Networking within the hacking community is easier than ever thanks to social media, forums, and online groups. I joined a Slack group called ‘The W0lf Pack’ and I can honestly say the group has contributed so much to who I am today. I met new friends and joined hacking competitions, I also started my YouTube channel to answer all the questions I kept getting. Since then I’ve moved into some discord channels where we hackers help each other out!
There are so many opportunities to network, you can attend meetups and conventions or stick to the online communities. I’ve met a host of wonderful people at events, most of whom I’m still in contact with 10 years later!
Places you can start networking
A great place to start networking is in the regular events that HackerOne organises both virtually and online.
Another great place to meet similarly minded people is in a hackerspace. A hackerspace can be any room where hackers and tinkerers gather to explore their hobbies and while initially, it might seem daunting, it's worth exploring. Some of the best work I have done is with other hackers found through sites like hackerspace.
Another place you might not think to look is in the free training events in your area! In my area, there are several venues that offer free or heavily discounted courses mostly aimed towards self-improvement and soft skills. Everyone is at these courses to learn, but also to have a good time and support their own network.
If none of these options sound appealing or if you are wondering how you can find more virtual or real-life conferences and meetups, try using Meetup. If you are in a city you'll certainly find a like-minded group!
If you want to stick to online learning and networking, try Discord. There are a bunch of practice groups for newcomers, here are a few to start with:
5. Capture The Flag (CTFs)
CTFs are games where hackers fight to see who can solve different challenges first. It’s a great way to put your skill to practice and learn from more experienced hackers. You can do it solo but I suggest you join a team and try to participate in some CTFs, who knows you might even rank! It’s great fun plus employers are sure as hell to notice.

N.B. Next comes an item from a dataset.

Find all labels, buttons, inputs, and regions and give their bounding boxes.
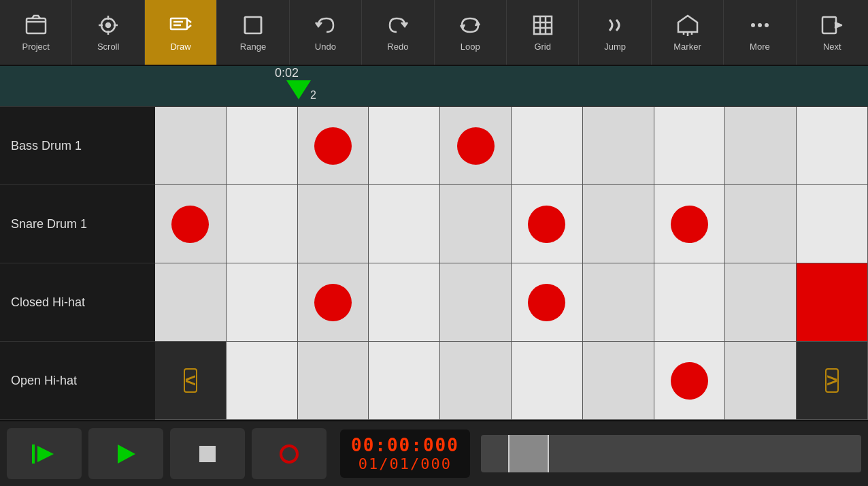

While participating in a CTF you can come across any hacking challenge relating to a web application or server. There’s a hell of a lot you can learn in these real-world learning challenges plus it shows a hunger to grow in your role!
Make your resume stand out!
I can't stress this enough! In my role, I also have the pleasure of assessing resumes that land on my desk. And I hate it when I see just a list of cybersecurity certifications and places they’ve worked — I don’t care if it’s flashy. I personally don’t think a resume needs to look fancy as soon as you can show me something interesting from your background. Do you have a website or YouTube channel? It's not always about being a certified ethical hacker, there are other great ways to stand out from the crowd even if you don't have a lot of experience.